Ozone Sensor Project.  Our CyberSEES research team has developed an approach for down-scaling ground level ozone concentrations generated with an Atmospheric Chemical Transport Model (CTM) to a spatial and temporal scale that is more appropriate for people than the model can accurately generate.  The approach for this down scaling is to use open and available cyber data like traffic counts, population demographics, road density, key industrial source locations, temperature, humidity and wind in a statistical model to generate time and space variability patterns around a concentration mean that was generated from the CTM.  We have developed the statistical model using regulatory site data from the South Coast Air Quality Management District.  We would like to refine this statistical model using ozone concentration data from a finer spatial scale.  One of the project co-PIs (Mike Hannigan) placed Pod sensor systems at an improved spatial scale (20 in a neighborhood) for a different project but in the region of interest in Los Angeles.  The goal of that  deployment was the assessment of the methane concentration but an ozone sensor was including in the Pod sensing system.  The REU student will be tasked with moving the ozone sensor data from raw signal to ambient concentration with associated uncertainty estimates.  This work would be similar to the ozone sensor work recently published as part of the NSF grant (Sadighi et al, Atmospheric Measurement Techniques, 2018).  As such, the REU student will be able to start with the process used for this past work.  We would anticipate the the REU student will also make advances in automation of the ozone sensor data processing to enable future ozone field campaigns to more effectively employ low cost sensors in experimental design.
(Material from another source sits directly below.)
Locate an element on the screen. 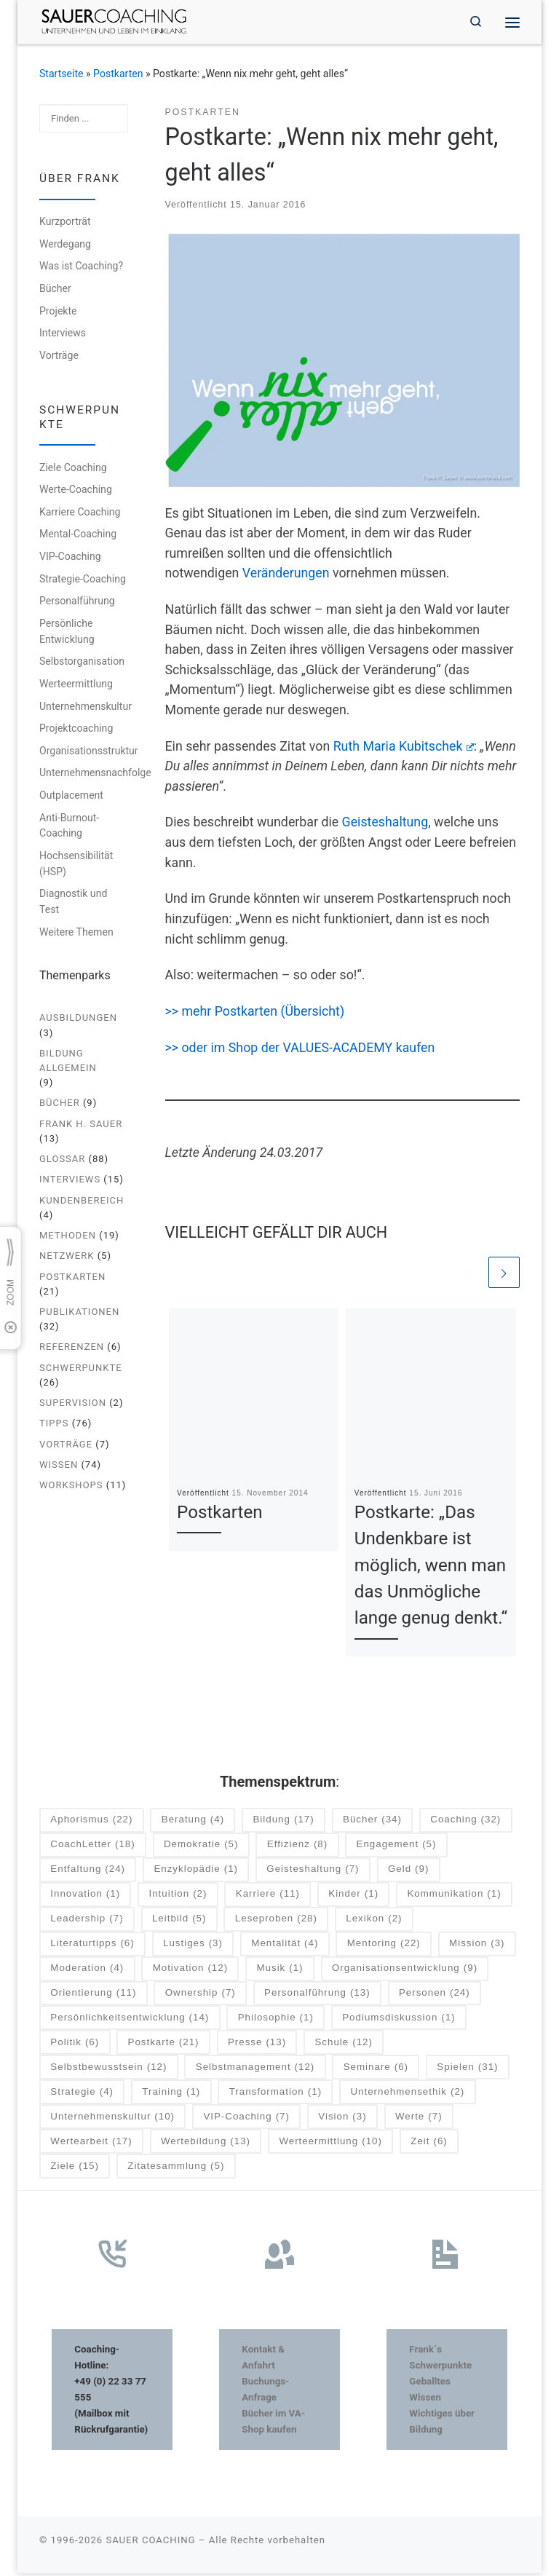 This screenshot has height=2576, width=559. Supervision is located at coordinates (72, 1404). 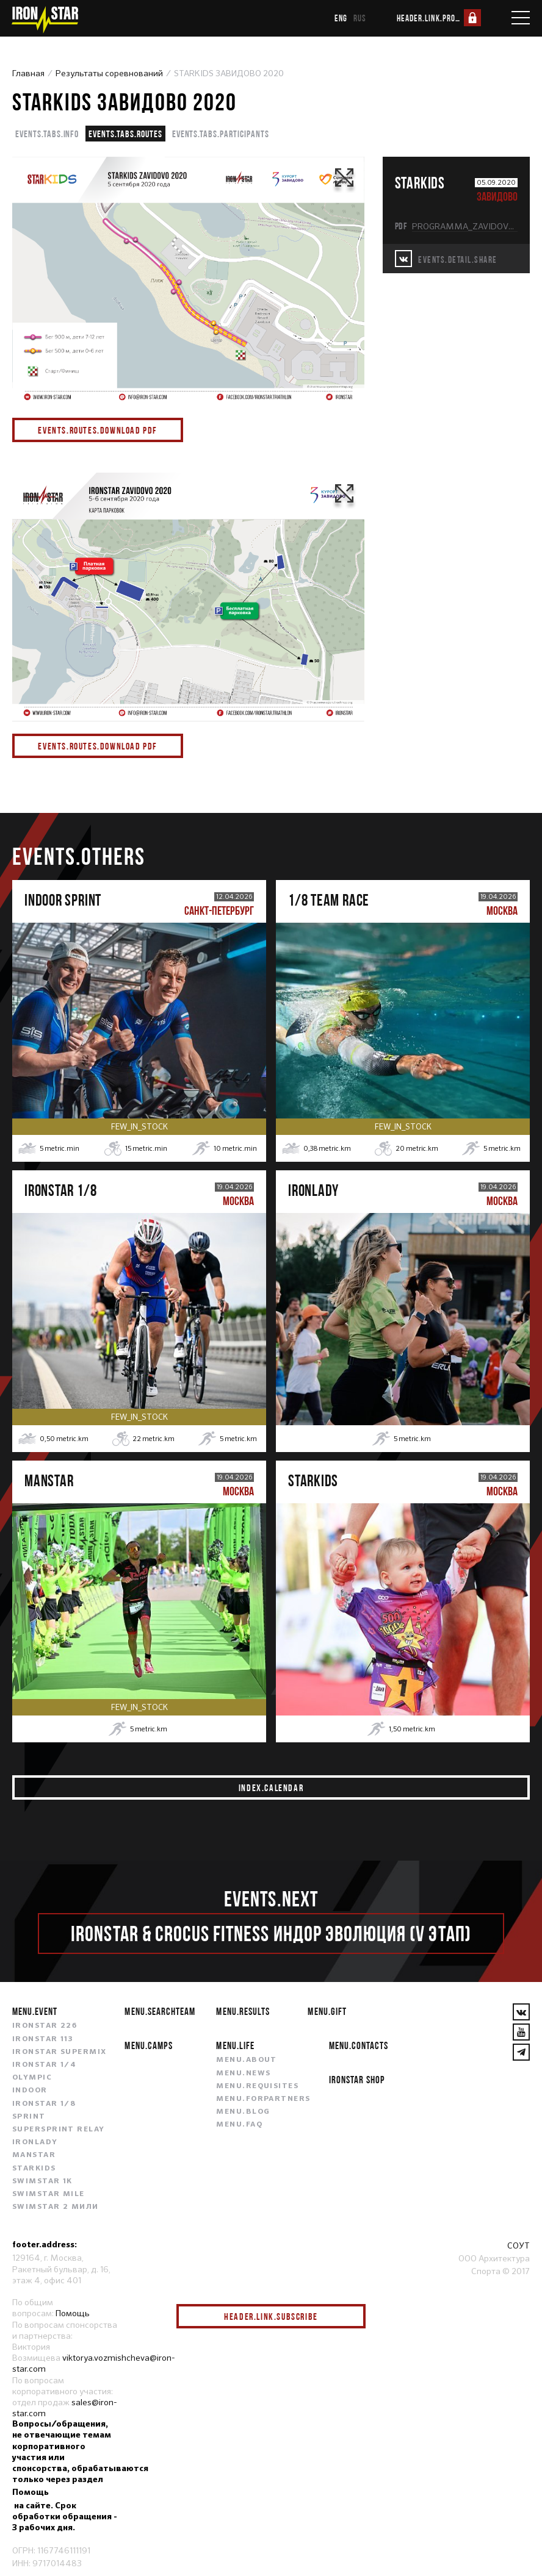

PM Sensor Project.  Our CyberSEES team has recently started evaluating our ability to down scale a second, and maybe even more important for public health, pollutant … particulate matter (PM).  Over the past year, there have been a proliferation of low cost PM sensors deployed by citizens across the globe.  The most notable might be the Purple Air sensors which have an open data platform that is showing live PM readings from all Purple Air sensors.  At present, there are more than 100 Purple Air sensors in the Los Angeles area.  The PM2.5 readings from this sensors have not undergone quality control and assurance.  There are a dozen regulatory PM2.5 monitors in the same region.  These two data streams need to be merged to improve the utility of the PM2.5 sensor data.  In addition, our research team is interested in developing down scaling using visibility degradation from on-line web cameras as well.  The REU student will be first tasked with merging the sensor data with the regulatory data and exploring algorithms and process for merging those two.  The REU student will then work with the project graduate student to enable the development of a visibility to PM2.5 down-scaling approach, which will involve computer vision/image processing.